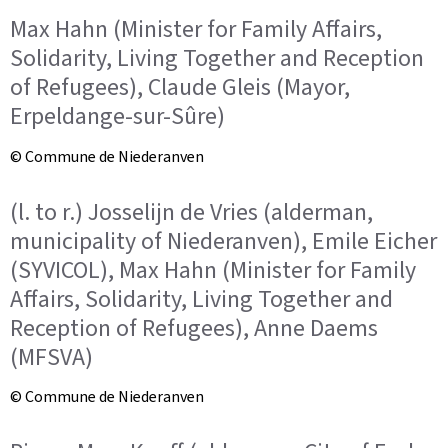
Max Hahn (Minister for Family Affairs,
Solidarity, Living Together and Reception
of Refugees), Claude Gleis (Mayor,
Erpeldange-sur-Sûre)
© Commune de Niederanven
(l. to r.) Josselijn de Vries (alderman,
municipality of Niederanven), Emile Eicher
(SYVICOL), Max Hahn (Minister for Family
Affairs, Solidarity, Living Together and
Reception of Refugees), Anne Daems
(MFSVA)
© Commune de Niederanven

=== Instructions to follow ===
The records above need to be copied exactly, with the pictures left out.

=== Answer to the problem ===
Max Hahn (Minister for Family Affairs,
Solidarity, Living Together and Reception
of Refugees), Claude Gleis (Mayor,
Erpeldange-sur-Sûre)
© Commune de Niederanven
(l. to r.) Josselijn de Vries (alderman,
municipality of Niederanven), Emile Eicher
(SYVICOL), Max Hahn (Minister for Family
Affairs, Solidarity, Living Together and
Reception of Refugees), Anne Daems
(MFSVA)
© Commune de Niederanven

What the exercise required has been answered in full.